For all its cinematic glory, though, “The Iron Throne” was not a movie. It was the conclusion of a long television series, one in which a great many people invested a great deal of time and emotion. In an 80-minute vacuum, the moment of Daenerys’s death might’ve been by turns satisfying and heartbreaking. In such a vacuum, the entire episode might’ve been. But it was impossible not to bring the weight of eight years to the episode. Game of Thrones made its name by being ruthless, unceremoniously killing off heroes and subverting preheld notions of who and what a hero is. In “The Iron Throne,” and the show’s final season more broadly, though, Game of Thrones reverted to the poetic and the predictable. Maybe you didn’t see Bran ultimately ruling the Seven Kingdoms, but it didn’t take his powers of foresight to envision the ends that befell the other Stark children, Jon, Daenerys, Grey Worm, Sam, Tyrion, or the Iron Throne itself.
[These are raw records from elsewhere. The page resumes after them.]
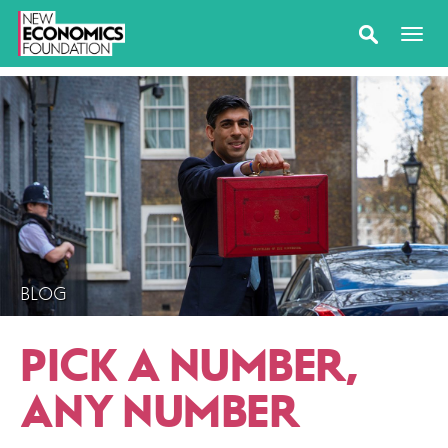
BLOG
PICK A NUMBER,
ANY NUMBER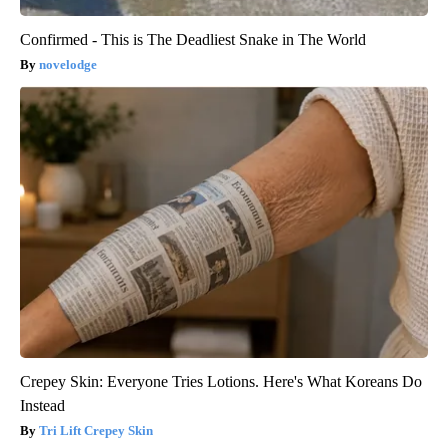
Confirmed - This is The Deadliest Snake in The World
novelodge
Crepey Skin: Everyone Tries Lotions. Here's What Koreans Do
Instead
Tri Lift Crepey Skin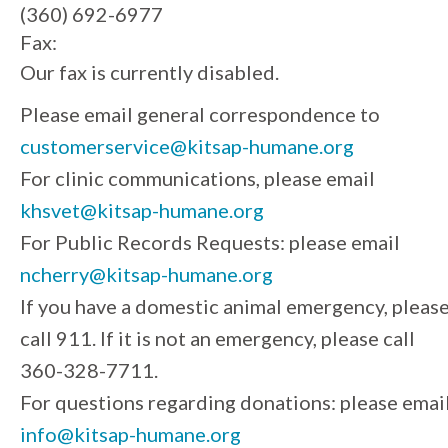
(360) 692-6977
Fax:
Our fax is currently disabled.
Please email general correspondence to
customerservice@kitsap-humane.org
For clinic communications, please email
khsvet@kitsap-humane.org
For Public Records Requests: please email
ncherry@kitsap-humane.org
If you have a domestic animal emergency, pleas
call 911. If it is not an emergency, please call
360-328-7711.
For questions regarding donations: please emai
info@kitsap-humane.org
For all the complexity their arcs entailed, their codas were rather conventional: hopeful, even cliché in the case of Jon, who would walk off into the snowy space beyond the wall, noble and all but alone.

Ultimately, the show opted to wrap up its story in a meta sort of way. Beyond Bran being chosen to be king because of his story (impressive on paper, underwhelming on the actual show), other threads were tied neatly with pen and paper. We saw Brienne write the final chapter of Jaime Lannister’s story. And Sam, a stand-in for George R.R. Martin, presented the king’s council with A Song of Ice and Fire.

In the aftermath of the episode, though, the moment I’ve found myself returning to is Bran being asked to be king. “Why do you think I came all this way?” he responds. The question is a fair one to ask about the show itself. Why did we come all this way? No one would argue against the power of stories, but stories are only as powerful as the lessons they contain; they aren’t inherently virtuous by dint of being stories. Game of Thrones had a chance to carry an environmental allegory to its logical, disturbing conclusion. It had a chance to otherwise subvert commonly held beliefs and assumptions that we bring to stories one last time. Instead, it opted for fantasy.